THE PROBLEM: Once the line with "развелась с молодым мужем" is found in the entries below, print it and each following line exactly, stopping after the line with "rất nhỏ (chỉ"; print nothing else.

Dataset records:

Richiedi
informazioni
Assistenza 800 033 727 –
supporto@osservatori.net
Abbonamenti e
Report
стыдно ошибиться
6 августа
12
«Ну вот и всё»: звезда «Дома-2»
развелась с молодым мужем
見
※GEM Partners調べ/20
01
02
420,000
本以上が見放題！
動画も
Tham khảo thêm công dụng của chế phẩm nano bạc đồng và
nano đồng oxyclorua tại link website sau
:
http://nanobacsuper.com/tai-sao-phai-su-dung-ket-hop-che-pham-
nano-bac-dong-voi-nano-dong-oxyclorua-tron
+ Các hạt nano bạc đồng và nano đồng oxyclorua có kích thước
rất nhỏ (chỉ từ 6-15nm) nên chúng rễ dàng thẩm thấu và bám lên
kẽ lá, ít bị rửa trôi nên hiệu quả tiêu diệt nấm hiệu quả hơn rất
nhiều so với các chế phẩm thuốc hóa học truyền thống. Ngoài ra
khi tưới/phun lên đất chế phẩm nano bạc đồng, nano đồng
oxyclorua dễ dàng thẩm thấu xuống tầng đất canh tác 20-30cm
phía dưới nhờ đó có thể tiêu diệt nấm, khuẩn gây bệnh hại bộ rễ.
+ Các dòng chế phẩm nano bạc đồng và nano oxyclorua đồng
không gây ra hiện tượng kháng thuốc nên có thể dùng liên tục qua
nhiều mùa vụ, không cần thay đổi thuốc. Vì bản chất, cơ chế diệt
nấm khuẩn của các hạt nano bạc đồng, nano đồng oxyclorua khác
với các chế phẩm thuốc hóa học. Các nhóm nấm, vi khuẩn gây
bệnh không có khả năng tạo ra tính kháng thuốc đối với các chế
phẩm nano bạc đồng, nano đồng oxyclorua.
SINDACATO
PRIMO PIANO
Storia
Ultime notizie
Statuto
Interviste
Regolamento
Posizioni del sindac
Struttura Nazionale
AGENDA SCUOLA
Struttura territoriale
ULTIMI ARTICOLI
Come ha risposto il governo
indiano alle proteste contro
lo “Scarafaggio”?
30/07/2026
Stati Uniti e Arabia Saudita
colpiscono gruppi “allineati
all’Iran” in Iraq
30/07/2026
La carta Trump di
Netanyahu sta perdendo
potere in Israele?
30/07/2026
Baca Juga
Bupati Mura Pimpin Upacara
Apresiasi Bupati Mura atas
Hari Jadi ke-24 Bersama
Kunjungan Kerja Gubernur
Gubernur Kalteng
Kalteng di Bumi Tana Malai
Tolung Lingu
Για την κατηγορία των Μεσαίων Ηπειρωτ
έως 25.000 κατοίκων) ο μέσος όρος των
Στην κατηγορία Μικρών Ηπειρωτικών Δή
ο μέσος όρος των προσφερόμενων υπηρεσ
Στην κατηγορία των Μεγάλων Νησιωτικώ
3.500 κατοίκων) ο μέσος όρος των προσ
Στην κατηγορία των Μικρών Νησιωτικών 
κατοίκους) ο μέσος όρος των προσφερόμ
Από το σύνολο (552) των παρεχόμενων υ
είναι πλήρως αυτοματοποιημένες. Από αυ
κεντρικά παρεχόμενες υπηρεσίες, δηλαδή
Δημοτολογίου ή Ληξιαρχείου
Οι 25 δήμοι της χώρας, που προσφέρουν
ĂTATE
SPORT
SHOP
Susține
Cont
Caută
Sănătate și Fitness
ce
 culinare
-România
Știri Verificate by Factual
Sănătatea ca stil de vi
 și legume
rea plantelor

RESPONSE TO THIS TASK:
развелась с молодым мужем
見
※GEM Partners調べ/20
01
02
420,000
本以上が見放題！
動画も
Tham khảo thêm công dụng của chế phẩm nano bạc đồng và
nano đồng oxyclorua tại link website sau
:
http://nanobacsuper.com/tai-sao-phai-su-dung-ket-hop-che-pham-
nano-bac-dong-voi-nano-dong-oxyclorua-tron
+ Các hạt nano bạc đồng và nano đồng oxyclorua có kích thước
rất nhỏ (chỉ từ 6-15nm) nên chúng rễ dàng thẩm thấu và bám lên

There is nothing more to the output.